O percurso desta investigação foi fundamental para aprofundar e transformar a minha forma de compreender este entorno teórico. O objetivo foi pesquisar uma parcela muito específica dessa realidade, que foi escolhida porque problemas reais me interpelaram através de suas personagens – trabalhadores/as urbanos/as e rurais da região de Feira de Santana envolvidos/as com as ações da Incubadora de “Iniciativas da Economia Popular e Solidária” da UEFS. Procurar entender como esses/as trabalhadores/as lidam com a questão do “formalizar” – como o Direito estatal funciona neste contexto, quais as consequências da aproximação entre essas pessoas e a linguagem, normas, práticas, representantes do Estado –, pressupõe entender porque e para que elas se organizam de forma associada, ou pelo menos porque apostam nesta possibilidade. Pressupõe o envolvimento da Incubadora neste movimento, uma aposta no que escolhemos chamar, dentro de uma variada gama de categorias em disputa, de “Economia

Popular e Solidária”.

As vivências, leituras e discussões proporcionadas pelo processo de pesquisa transformaram meu ponto de partida e não teria mais como apresentá-lo aqui na sua forma original. Embora a “Economia Popular e Solidária” continue sendo o pressuposto da minha curiosidade científica tanto quanto em 2010, os caminhos percorridos tornaram possível avançar na totalização do conhecimento sobre ela.

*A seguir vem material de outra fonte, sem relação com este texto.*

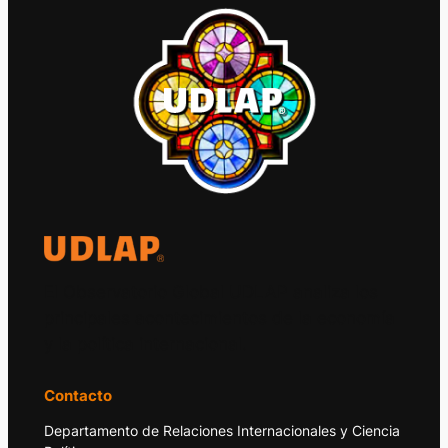
El Observatorio Global UDLAP analiza los
principales acontecimientos de la economía
y la política internacional.
Contacto
Departamento de Relaciones Internacionales y Ciencia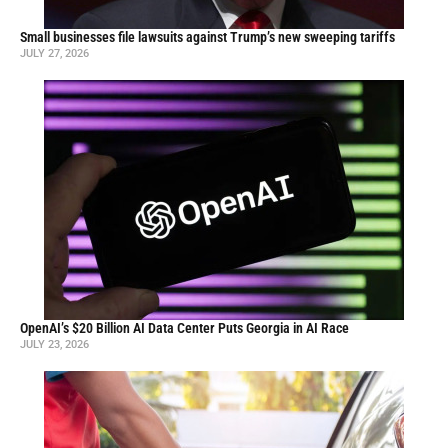
Small businesses file lawsuits against Trump’s new sweeping tariffs
JULY 27, 2026
OpenAI’s $20 Billion AI Data Center Puts Georgia in AI Race
JULY 23, 2026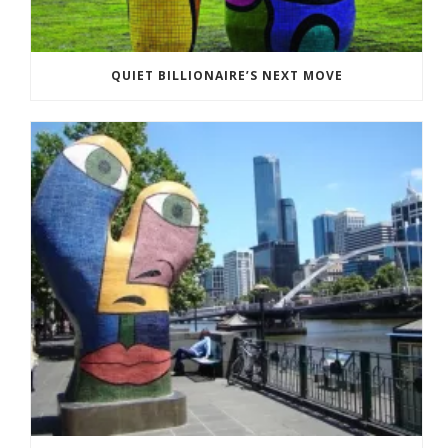
QUIET BILLIONAIRE’S NEXT MOVE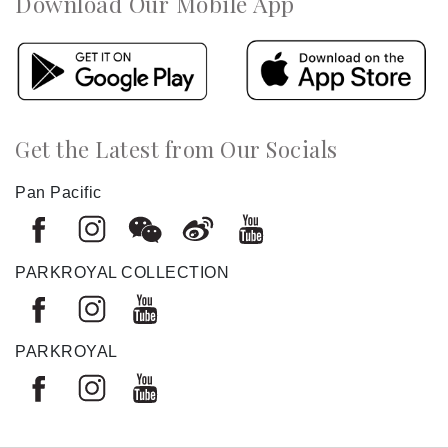
Download Our Mobile App
Get the Latest from Our Socials
Pan Pacific
PARKROYAL COLLECTION
PARKROYAL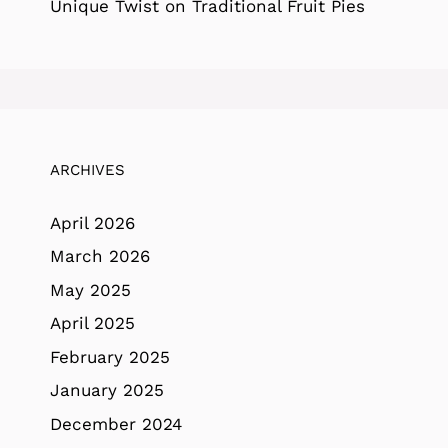
Unique Twist on Traditional Fruit Pies
ARCHIVES
April 2026
March 2026
May 2025
April 2025
February 2025
January 2025
December 2024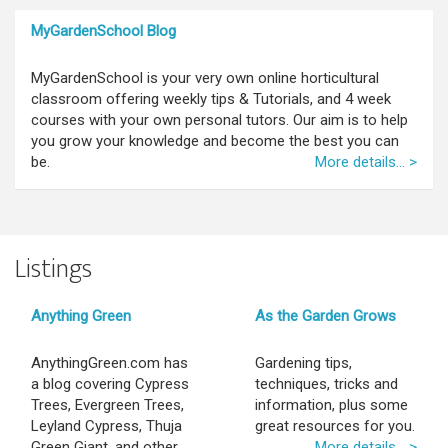
MyGardenSchool Blog
MyGardenSchool is your very own online horticultural
classroom offering weekly tips & Tutorials, and 4 week
courses with your own personal tutors. Our aim is to help
you grow your knowledge and become the best you can
be.
More details... >
Listings
Anything Green
As the Garden Grows
AnythingGreen.com has
Gardening tips,
a blog covering Cypress
techniques, tricks and
Trees, Evergreen Trees,
information, plus some
Leyland Cypress, Thuja
great resources for you.
Green Giant, and other
More details... >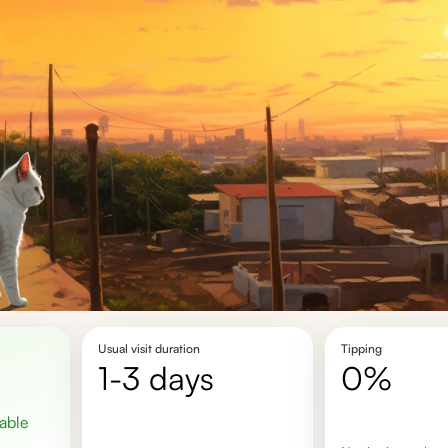
Usual visit duration
Tipping
1-3 days
0%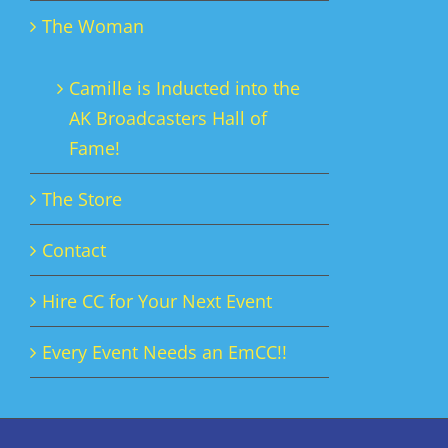
The Woman
Camille is Inducted into the
AK Broadcasters Hall of
Fame!
The Store
Contact
Hire CC for Your Next Event
Every Event Needs an EmCC!!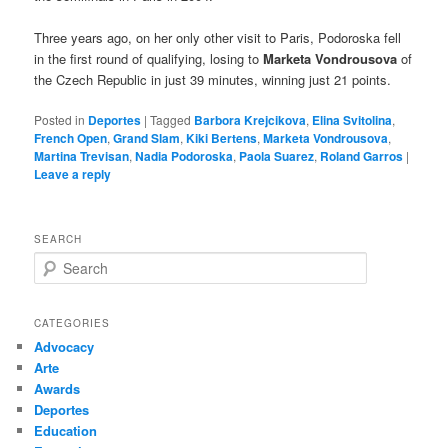
Three years ago, on her only other visit to Paris, Podoroska fell
in the first round of qualifying, losing to
Marketa Vondrousova
of
the Czech Republic in just 39 minutes, winning just 21 points.
Posted in
Deportes
|
Tagged
Barbora Krejcikova
,
Elina Svitolina
,
French Open
,
Grand Slam
,
Kiki Bertens
,
Marketa Vondrousova
,
Martina Trevisan
,
Nadia Podoroska
,
Paola Suarez
,
Roland Garros
|
Leave a reply
SEARCH
S
e
a
r
CATEGORIES
c
Advocacy
h
Arte
Awards
Deportes
Education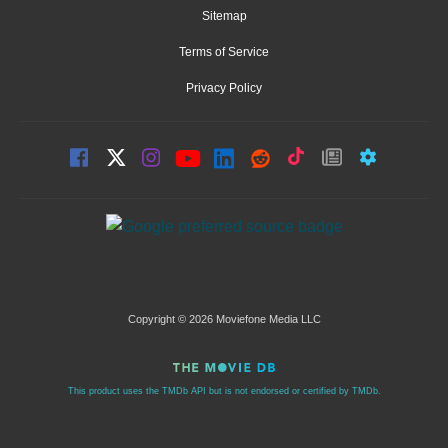
Sitemap
Terms of Service
Privacy Policy
Copyright © 2026 Moviefone Media LLC
This product uses the TMDb API but is not endorsed or certified by TMDb.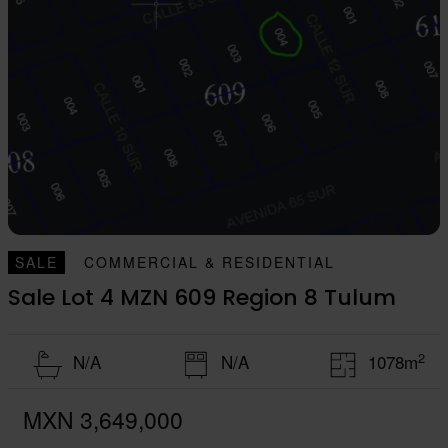
SALE
COMMERCIAL & RESIDENTIAL
Sale Lot 4 MZN 609 Region 8 Tulum
2
N/A
N/A
1078m
MXN 3,649,000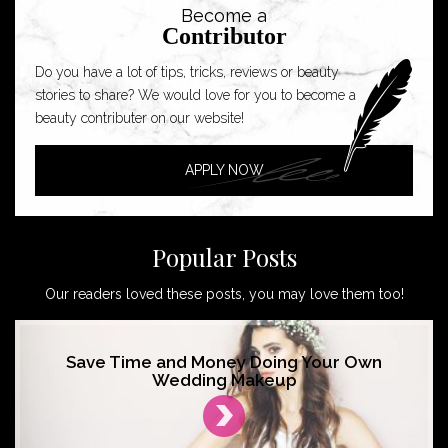
Become a
Contributor
Do you have a lot of tips, tricks, reviews or beauty
stories to share? We would love for you to become a
beauty contributer on our website!
APPLY NOW
Popular Posts
Our readers loved these posts, you may love them too!
Save Time and Money Doing Your Own
Wedding Makeup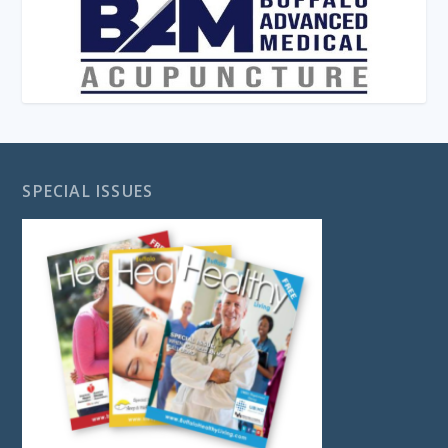
SPECIAL ISSUES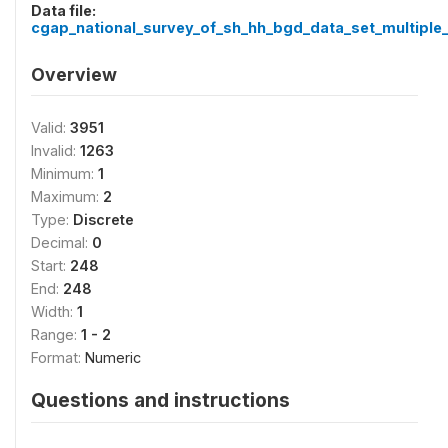
Data file:
cgap_national_survey_of_sh_hh_bgd_data_set_multiple_
Overview
Valid:
3951
Invalid:
1263
Minimum:
1
Maximum:
2
Type:
Discrete
Decimal:
0
Start:
248
End:
248
Width:
1
Range:
1 - 2
Format:
Numeric
Questions and instructions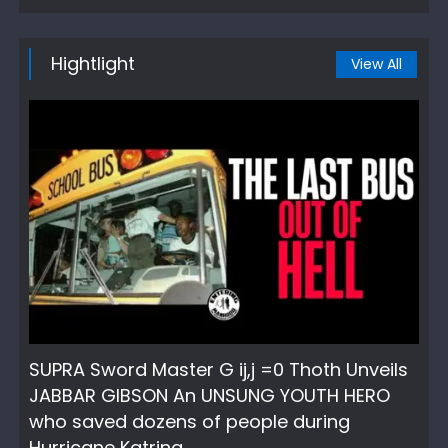
Hightlight
View All
SUPRA Sword Master G ij,j =0 Thoth Unveils
JABBAR GIBSON An UNSUNG YOUTH HERO
who saved dozens of people during
Hurricane Katrina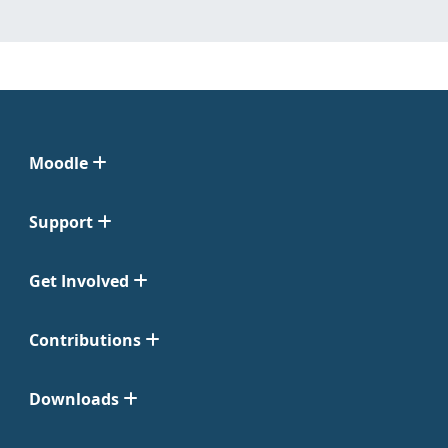
Moodle
Support
Get Involved
Contributions
Downloads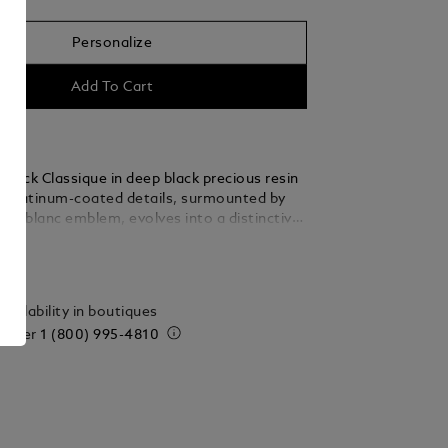
Personalize
Add To Cart
stück Classique in deep black precious resin
t platinum-coated details, surmounted by
ontblanc emblem, evolves into a distinctive
ails
vailability in boutiques
 order
1 (800) 995-4810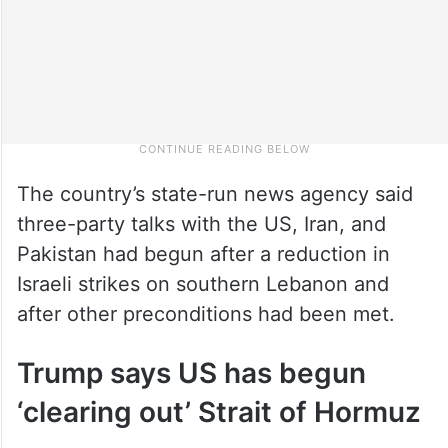
The country’s state-run news agency said
three-party talks with the US, Iran, and
Pakistan had begun after a reduction in
Israeli strikes on southern Lebanon and
after other preconditions had been met.
Trump says US has begun
‘clearing out’ Strait of Hormuz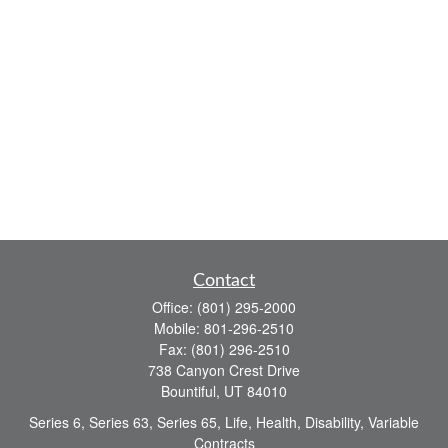
Contact
Office:
(801) 295-2000
Mobile:
801-296-2510
Fax:
(801) 296-2510
738 Canyon Crest Drive
Bountiful,
UT
84010
Series 6, Series 63, Series 65, Life, Health, Disability, Variable
Contracts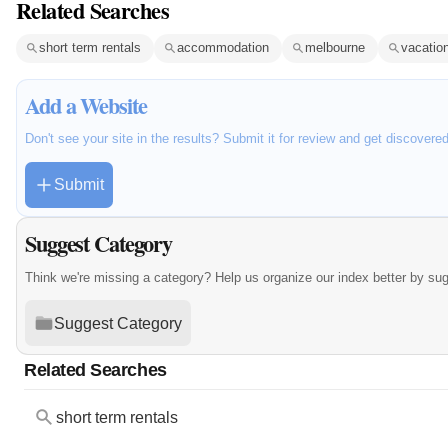
Related Searches
short term rentals
accommodation
melbourne
vacation
Add a Website
Don't see your site in the results? Submit it for review and get discovere
Submit
Suggest Category
Think we're missing a category? Help us organize our index better by su
Suggest Category
Related Searches
short term rentals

Tendo de um lado estratégias seculares de resistência e luta pela sobrevivência de pessoas marcadas por desigualdade, invisibilização e exploração e, de outro, formulações teóricas de acadêmicos/as e/ou gestores/as públicos/as, a complexidade do contexto pesquisado explica a grande divergência conceitual em torno do léxico usado para nominar e explicar o “mundo da Economia Solidária” (MOTTA, 2010)113 – do qual é personagem a própria Incubadora de Iniciativas da Economia Popular e Solidária da UEFS.